**ACTION ITEM**
When you reach the line below that has "and North America next. The growth is very", start returning lines exactly, and stop after the line that has "nance of all major garage door brands, with"; skip the pictures.

**EXTRACTED RECORDS**
§

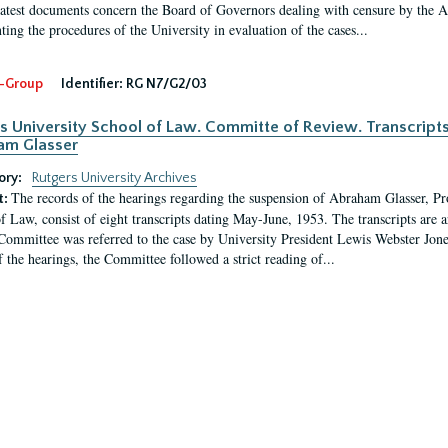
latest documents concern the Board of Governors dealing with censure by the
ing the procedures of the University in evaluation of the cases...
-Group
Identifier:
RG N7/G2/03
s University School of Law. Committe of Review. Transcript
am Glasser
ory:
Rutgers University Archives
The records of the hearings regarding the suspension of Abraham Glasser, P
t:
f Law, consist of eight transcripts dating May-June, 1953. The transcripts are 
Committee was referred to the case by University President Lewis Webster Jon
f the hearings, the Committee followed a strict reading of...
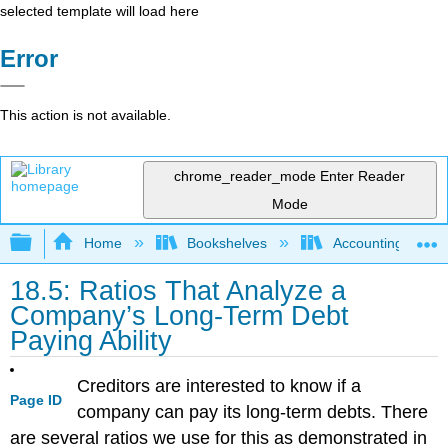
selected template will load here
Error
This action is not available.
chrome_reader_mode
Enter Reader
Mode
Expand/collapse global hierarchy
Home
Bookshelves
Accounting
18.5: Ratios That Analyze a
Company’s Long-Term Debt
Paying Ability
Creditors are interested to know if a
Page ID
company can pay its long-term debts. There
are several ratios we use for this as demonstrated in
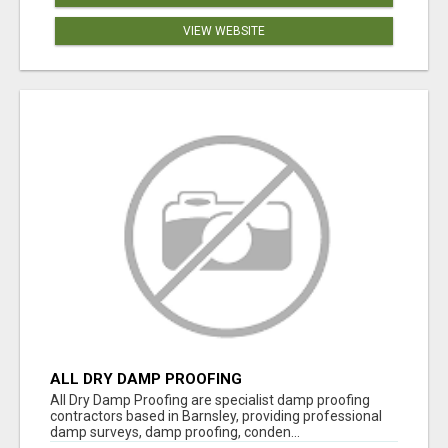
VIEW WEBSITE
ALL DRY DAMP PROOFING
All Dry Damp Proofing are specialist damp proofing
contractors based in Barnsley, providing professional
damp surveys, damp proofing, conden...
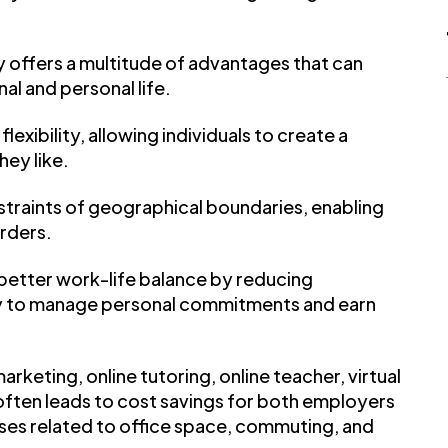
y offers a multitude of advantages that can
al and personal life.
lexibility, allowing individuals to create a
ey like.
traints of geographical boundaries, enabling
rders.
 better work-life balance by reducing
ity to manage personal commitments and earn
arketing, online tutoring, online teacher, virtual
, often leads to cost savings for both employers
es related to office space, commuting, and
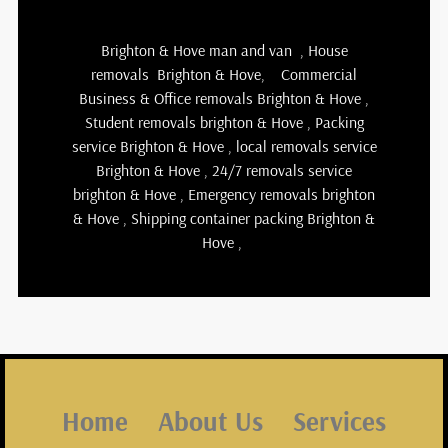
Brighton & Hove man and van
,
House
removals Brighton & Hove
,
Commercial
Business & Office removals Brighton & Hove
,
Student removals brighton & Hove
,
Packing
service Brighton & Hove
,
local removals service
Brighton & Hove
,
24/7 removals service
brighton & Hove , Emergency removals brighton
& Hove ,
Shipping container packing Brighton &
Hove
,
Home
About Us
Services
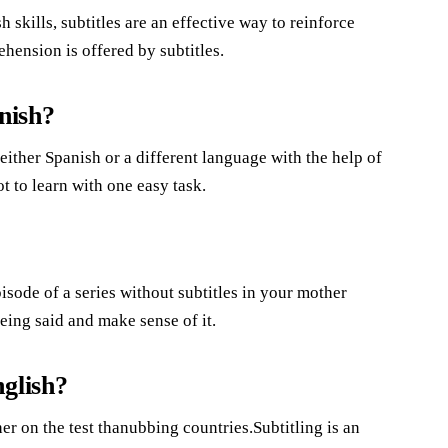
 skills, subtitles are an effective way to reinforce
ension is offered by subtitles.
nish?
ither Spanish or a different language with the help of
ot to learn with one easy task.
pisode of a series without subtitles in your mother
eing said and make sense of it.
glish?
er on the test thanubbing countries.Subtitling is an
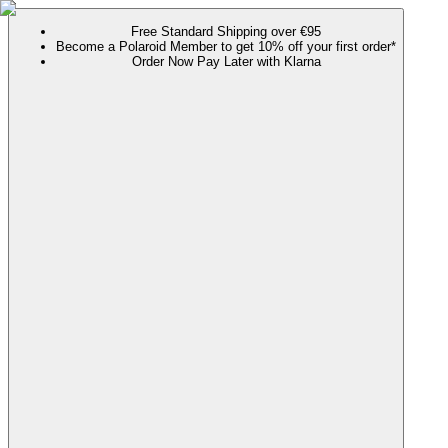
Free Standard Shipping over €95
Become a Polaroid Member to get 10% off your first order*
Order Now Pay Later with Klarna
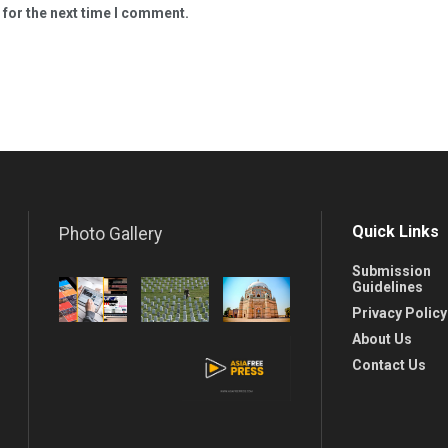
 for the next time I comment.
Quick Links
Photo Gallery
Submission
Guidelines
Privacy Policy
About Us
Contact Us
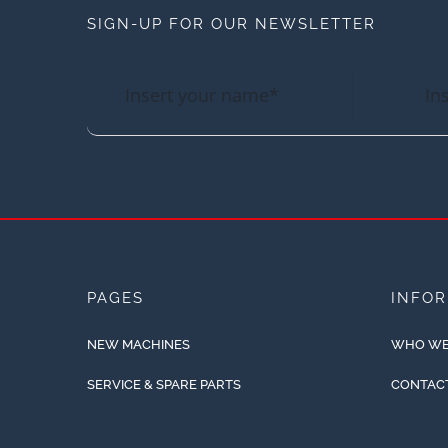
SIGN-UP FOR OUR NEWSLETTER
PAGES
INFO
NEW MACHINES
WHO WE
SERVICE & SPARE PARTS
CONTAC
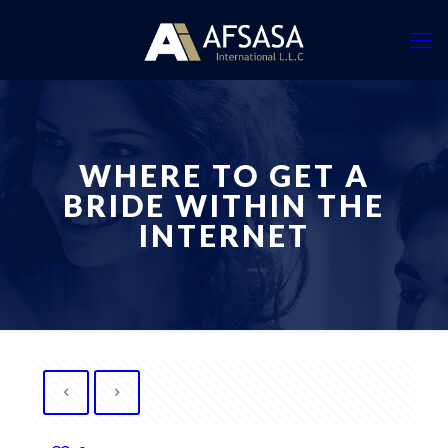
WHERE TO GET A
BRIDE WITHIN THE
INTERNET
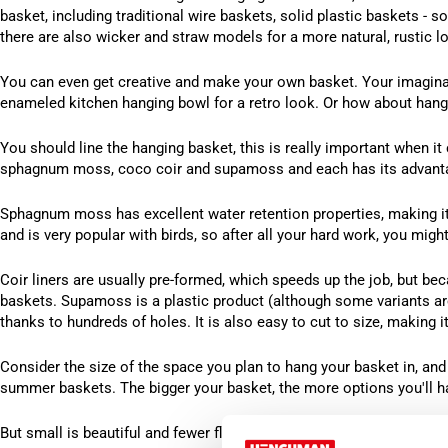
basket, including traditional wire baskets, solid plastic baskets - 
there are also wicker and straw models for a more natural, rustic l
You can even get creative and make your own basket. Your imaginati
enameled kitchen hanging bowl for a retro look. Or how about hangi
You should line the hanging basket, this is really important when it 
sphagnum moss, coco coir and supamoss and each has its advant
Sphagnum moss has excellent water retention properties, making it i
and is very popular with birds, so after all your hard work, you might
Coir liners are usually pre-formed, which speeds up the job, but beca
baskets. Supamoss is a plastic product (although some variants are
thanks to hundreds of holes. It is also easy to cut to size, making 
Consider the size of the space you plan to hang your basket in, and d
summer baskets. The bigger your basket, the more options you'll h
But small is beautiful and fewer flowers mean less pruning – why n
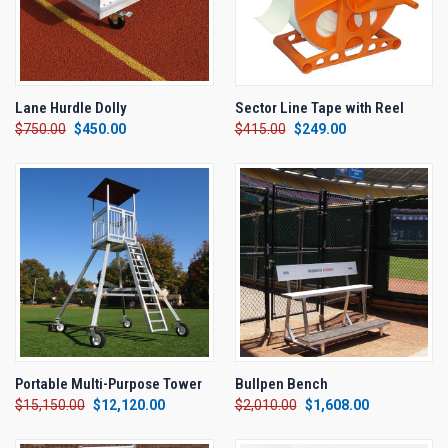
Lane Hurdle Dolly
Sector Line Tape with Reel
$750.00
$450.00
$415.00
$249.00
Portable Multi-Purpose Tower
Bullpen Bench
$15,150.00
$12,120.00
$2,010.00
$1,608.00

§

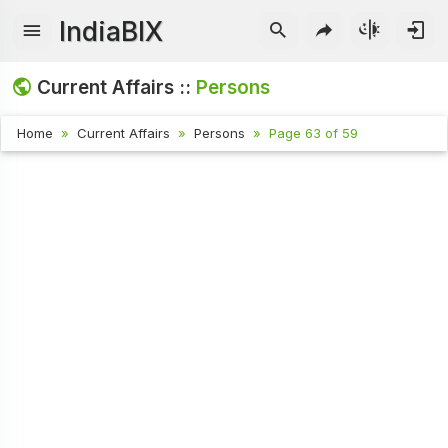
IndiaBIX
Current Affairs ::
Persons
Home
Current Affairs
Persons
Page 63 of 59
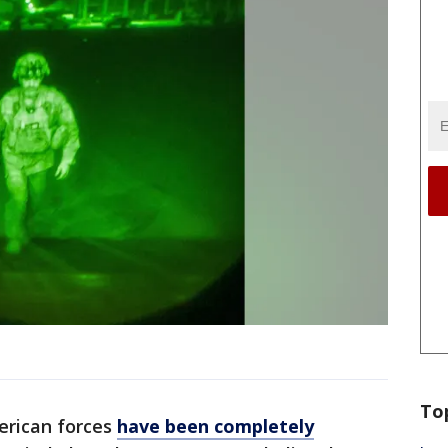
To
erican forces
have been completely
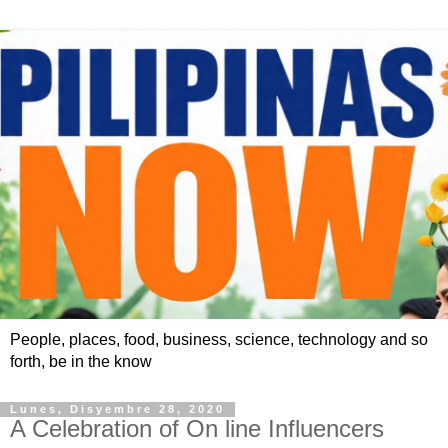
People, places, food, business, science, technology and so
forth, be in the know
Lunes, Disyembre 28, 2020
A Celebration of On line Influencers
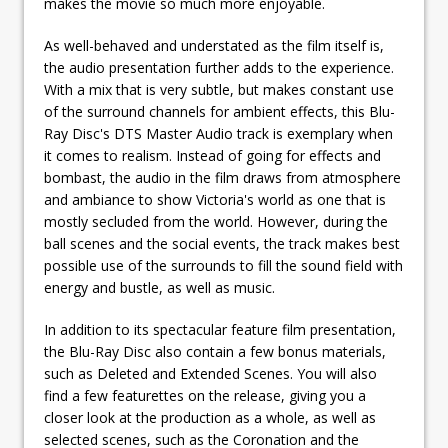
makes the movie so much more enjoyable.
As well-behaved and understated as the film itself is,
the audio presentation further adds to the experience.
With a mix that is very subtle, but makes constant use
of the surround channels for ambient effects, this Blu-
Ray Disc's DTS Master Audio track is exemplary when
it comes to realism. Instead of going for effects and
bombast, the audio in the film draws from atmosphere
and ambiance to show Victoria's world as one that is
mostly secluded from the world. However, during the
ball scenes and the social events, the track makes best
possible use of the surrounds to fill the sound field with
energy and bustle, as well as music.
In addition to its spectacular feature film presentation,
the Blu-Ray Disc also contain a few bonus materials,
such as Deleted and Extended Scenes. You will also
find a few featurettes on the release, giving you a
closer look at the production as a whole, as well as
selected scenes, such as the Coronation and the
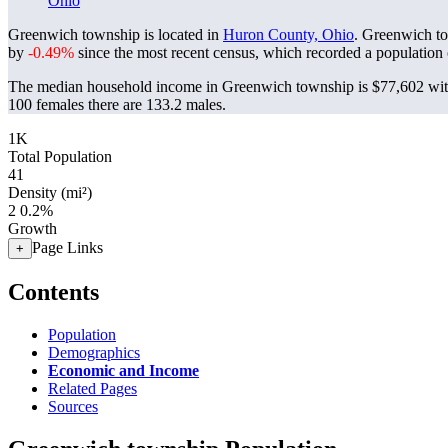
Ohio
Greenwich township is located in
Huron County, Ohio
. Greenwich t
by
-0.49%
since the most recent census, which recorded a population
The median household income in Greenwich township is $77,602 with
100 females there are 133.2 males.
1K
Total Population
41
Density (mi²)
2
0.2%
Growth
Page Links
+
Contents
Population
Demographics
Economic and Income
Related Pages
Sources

§

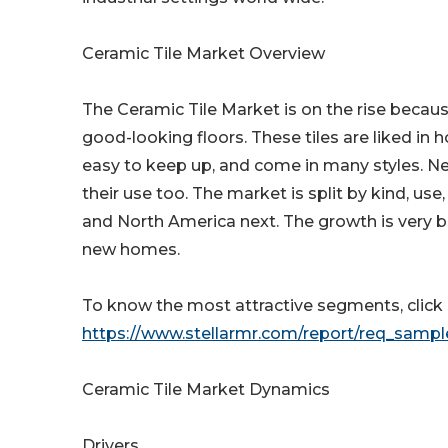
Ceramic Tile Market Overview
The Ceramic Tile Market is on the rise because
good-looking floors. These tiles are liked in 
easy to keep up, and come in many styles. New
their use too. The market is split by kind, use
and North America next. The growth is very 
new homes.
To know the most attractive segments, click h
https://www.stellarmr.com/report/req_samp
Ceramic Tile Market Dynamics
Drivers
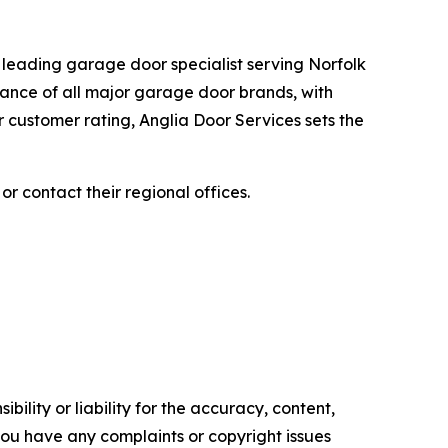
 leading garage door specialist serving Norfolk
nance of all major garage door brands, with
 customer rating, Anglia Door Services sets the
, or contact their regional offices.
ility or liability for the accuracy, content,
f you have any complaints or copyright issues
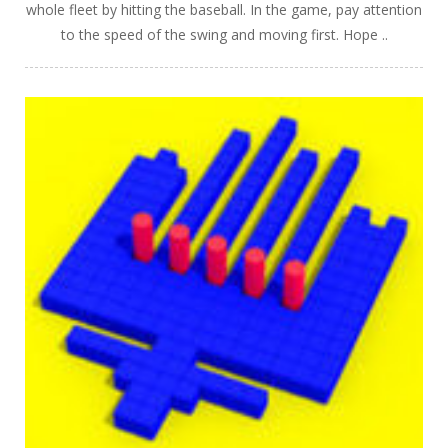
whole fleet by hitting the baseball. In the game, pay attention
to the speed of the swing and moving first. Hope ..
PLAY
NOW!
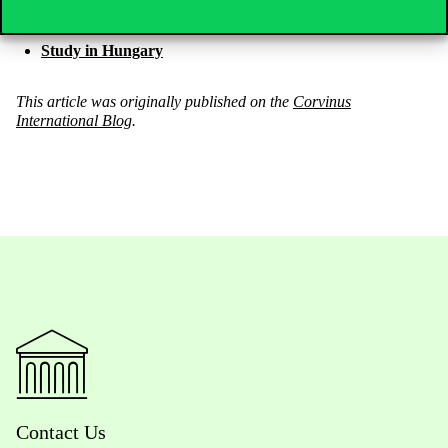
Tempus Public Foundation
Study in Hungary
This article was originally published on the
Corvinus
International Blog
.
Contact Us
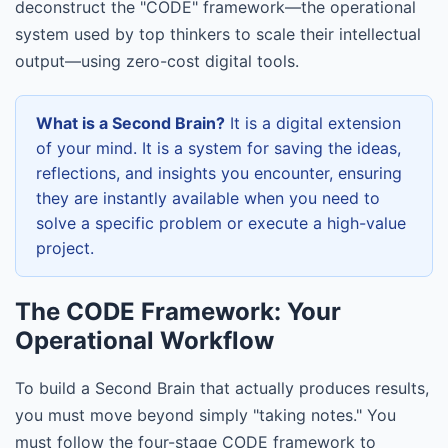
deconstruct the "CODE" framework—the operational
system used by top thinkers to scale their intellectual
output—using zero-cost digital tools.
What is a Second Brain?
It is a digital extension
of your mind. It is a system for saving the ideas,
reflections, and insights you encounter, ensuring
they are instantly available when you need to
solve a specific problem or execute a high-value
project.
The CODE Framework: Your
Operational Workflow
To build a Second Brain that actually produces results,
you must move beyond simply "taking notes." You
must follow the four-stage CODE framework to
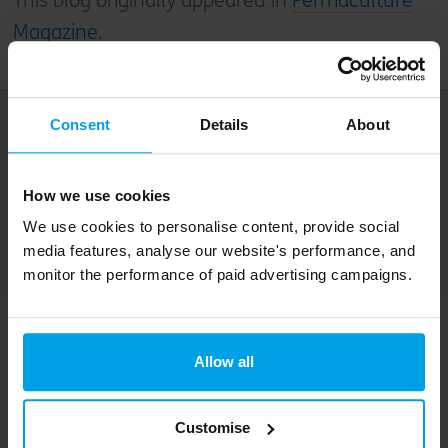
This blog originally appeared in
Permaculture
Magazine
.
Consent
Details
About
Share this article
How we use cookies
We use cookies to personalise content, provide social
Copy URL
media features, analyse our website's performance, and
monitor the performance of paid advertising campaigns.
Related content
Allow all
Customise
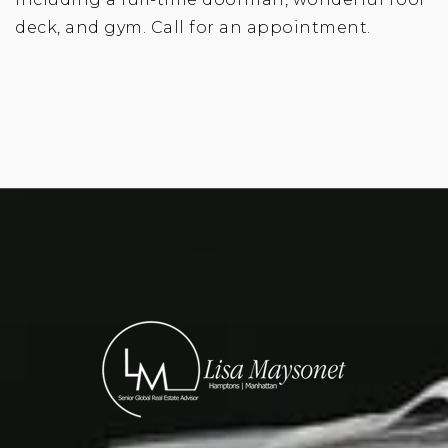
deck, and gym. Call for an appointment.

§

**EXERCISE SOLUTION**
and North America next. The growth is very 
new homes.
To know the most attractive segments, click h
https://www.stellarmr.com/report/req_samp
Ceramic Tile Market Dynamics
Drivers
 leading garage door specialist serving Norfolk
nance of all major garage door brands, with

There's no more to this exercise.